▶ **Task requirements**:
Every record, from the first to the last, is to be printed again exactly.

▶ **Material to process**:
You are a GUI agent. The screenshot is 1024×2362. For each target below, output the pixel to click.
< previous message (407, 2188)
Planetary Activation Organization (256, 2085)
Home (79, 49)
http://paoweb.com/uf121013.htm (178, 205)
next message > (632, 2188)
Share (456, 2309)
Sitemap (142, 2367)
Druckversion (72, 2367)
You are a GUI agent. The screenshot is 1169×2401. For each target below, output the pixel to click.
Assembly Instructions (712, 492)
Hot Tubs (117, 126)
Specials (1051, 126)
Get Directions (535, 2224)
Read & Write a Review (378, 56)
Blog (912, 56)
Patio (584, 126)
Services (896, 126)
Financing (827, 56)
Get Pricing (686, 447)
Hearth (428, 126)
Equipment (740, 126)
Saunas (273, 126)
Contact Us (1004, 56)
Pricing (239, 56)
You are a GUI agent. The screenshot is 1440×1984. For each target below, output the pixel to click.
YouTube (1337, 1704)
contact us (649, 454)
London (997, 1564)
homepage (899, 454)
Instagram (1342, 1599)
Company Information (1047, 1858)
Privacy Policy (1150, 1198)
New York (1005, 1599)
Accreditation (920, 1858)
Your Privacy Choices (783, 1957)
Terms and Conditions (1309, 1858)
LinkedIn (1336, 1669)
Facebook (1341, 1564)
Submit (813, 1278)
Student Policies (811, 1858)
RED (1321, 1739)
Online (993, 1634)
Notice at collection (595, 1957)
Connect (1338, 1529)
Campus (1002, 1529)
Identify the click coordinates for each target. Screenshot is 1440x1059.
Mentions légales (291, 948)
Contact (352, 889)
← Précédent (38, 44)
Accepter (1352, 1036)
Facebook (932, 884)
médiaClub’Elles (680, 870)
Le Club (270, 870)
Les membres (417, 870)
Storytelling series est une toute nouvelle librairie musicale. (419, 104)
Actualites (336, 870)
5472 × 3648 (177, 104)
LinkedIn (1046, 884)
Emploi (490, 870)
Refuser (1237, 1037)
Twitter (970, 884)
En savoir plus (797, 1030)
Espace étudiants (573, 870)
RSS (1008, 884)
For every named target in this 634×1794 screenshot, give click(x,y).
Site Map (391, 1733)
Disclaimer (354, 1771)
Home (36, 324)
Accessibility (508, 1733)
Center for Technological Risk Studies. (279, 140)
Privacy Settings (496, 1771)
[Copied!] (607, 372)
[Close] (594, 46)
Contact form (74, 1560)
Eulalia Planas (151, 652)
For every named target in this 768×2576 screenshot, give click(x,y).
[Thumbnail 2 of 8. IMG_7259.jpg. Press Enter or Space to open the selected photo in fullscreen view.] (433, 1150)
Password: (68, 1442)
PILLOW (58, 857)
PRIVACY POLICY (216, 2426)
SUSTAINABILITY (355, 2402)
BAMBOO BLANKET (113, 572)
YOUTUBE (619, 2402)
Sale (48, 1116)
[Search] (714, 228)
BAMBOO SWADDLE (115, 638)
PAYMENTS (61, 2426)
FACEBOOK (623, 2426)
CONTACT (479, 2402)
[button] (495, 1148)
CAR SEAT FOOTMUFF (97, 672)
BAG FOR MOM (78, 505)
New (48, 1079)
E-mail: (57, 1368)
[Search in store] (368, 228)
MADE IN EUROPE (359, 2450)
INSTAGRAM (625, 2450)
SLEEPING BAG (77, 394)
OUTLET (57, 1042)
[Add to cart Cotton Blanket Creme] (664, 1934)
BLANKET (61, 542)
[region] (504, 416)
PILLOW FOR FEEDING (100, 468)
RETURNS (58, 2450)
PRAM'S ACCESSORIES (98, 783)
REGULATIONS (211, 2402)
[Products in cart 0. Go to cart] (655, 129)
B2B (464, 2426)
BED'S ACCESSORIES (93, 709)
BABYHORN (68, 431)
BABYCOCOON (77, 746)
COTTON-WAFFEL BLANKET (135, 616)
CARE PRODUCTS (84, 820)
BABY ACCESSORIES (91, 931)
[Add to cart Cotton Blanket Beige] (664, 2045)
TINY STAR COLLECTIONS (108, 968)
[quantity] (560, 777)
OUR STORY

▶ **Task answer**:
You are a GUI agent. The screenshot is 1024×2362. For each target below, output the pixel to click.
< previous message (407, 2188)
Planetary Activation Organization (256, 2085)
Home (79, 49)
http://paoweb.com/uf121013.htm (178, 205)
next message > (632, 2188)
Share (456, 2309)
Sitemap (142, 2367)
Druckversion (72, 2367)
You are a GUI agent. The screenshot is 1169×2401. For each target below, output the pixel to click.
Assembly Instructions (712, 492)
Hot Tubs (117, 126)
Specials (1051, 126)
Get Directions (535, 2224)
Read & Write a Review (378, 56)
Blog (912, 56)
Patio (584, 126)
Services (896, 126)
Financing (827, 56)
Get Pricing (686, 447)
Hearth (428, 126)
Equipment (740, 126)
Saunas (273, 126)
Contact Us (1004, 56)
Pricing (239, 56)
You are a GUI agent. The screenshot is 1440×1984. For each target below, output the pixel to click.
YouTube (1337, 1704)
contact us (649, 454)
London (997, 1564)
homepage (899, 454)
Instagram (1342, 1599)
Company Information (1047, 1858)
Privacy Policy (1150, 1198)
New York (1005, 1599)
Accreditation (920, 1858)
Your Privacy Choices (783, 1957)
Terms and Conditions (1309, 1858)
LinkedIn (1336, 1669)
Facebook (1341, 1564)
Submit (813, 1278)
Student Policies (811, 1858)
RED (1321, 1739)
Online (993, 1634)
Notice at collection (595, 1957)
Connect (1338, 1529)
Campus (1002, 1529)
Identify the click coordinates for each target. Screenshot is 1440x1059.
Mentions légales (291, 948)
Contact (352, 889)
← Précédent (38, 44)
Accepter (1352, 1036)
Facebook (932, 884)
médiaClub’Elles (680, 870)
Le Club (270, 870)
Les membres (417, 870)
Storytelling series est une toute nouvelle librairie musicale. (419, 104)
Actualites (336, 870)
5472 × 3648 (177, 104)
LinkedIn (1046, 884)
Emploi (490, 870)
Refuser (1237, 1037)
Twitter (970, 884)
En savoir plus (797, 1030)
Espace étudiants (573, 870)
RSS (1008, 884)
For every named target in this 634×1794 screenshot, give click(x,y).
Site Map (391, 1733)
Disclaimer (354, 1771)
Home (36, 324)
Accessibility (508, 1733)
Center for Technological Risk Studies. (279, 140)
Privacy Settings (496, 1771)
[Copied!] (607, 372)
[Close] (594, 46)
Contact form (74, 1560)
Eulalia Planas (151, 652)
For every named target in this 768×2576 screenshot, give click(x,y).
[Thumbnail 2 of 8. IMG_7259.jpg. Press Enter or Space to open the selected photo in fullscreen view.] (433, 1150)
Password: (68, 1442)
PILLOW (58, 857)
PRIVACY POLICY (216, 2426)
SUSTAINABILITY (355, 2402)
BAMBOO BLANKET (113, 572)
YOUTUBE (619, 2402)
Sale (48, 1116)
[Search] (714, 228)
BAMBOO SWADDLE (115, 638)
PAYMENTS (61, 2426)
FACEBOOK (623, 2426)
CONTACT (479, 2402)
[button] (495, 1148)
CAR SEAT FOOTMUFF (97, 672)
BAG FOR MOM (78, 505)
New (48, 1079)
E-mail: (57, 1368)
[Search in store] (368, 228)
MADE IN EUROPE (359, 2450)
INSTAGRAM (625, 2450)
SLEEPING BAG (77, 394)
OUTLET (57, 1042)
[Add to cart Cotton Blanket Creme] (664, 1934)
BLANKET (61, 542)
[region] (504, 416)
PILLOW FOR FEEDING (100, 468)
RETURNS (58, 2450)
PRAM'S ACCESSORIES (98, 783)
REGULATIONS (211, 2402)
[Products in cart 0. Go to cart] (655, 129)
B2B (464, 2426)
BED'S ACCESSORIES (93, 709)
BABYHORN (68, 431)
BABYCOCOON (77, 746)
COTTON-WAFFEL BLANKET (135, 616)
CARE PRODUCTS (84, 820)
BABY ACCESSORIES (91, 931)
[Add to cart Cotton Blanket Beige] (664, 2045)
TINY STAR COLLECTIONS (108, 968)
[quantity] (560, 777)
OUR STORY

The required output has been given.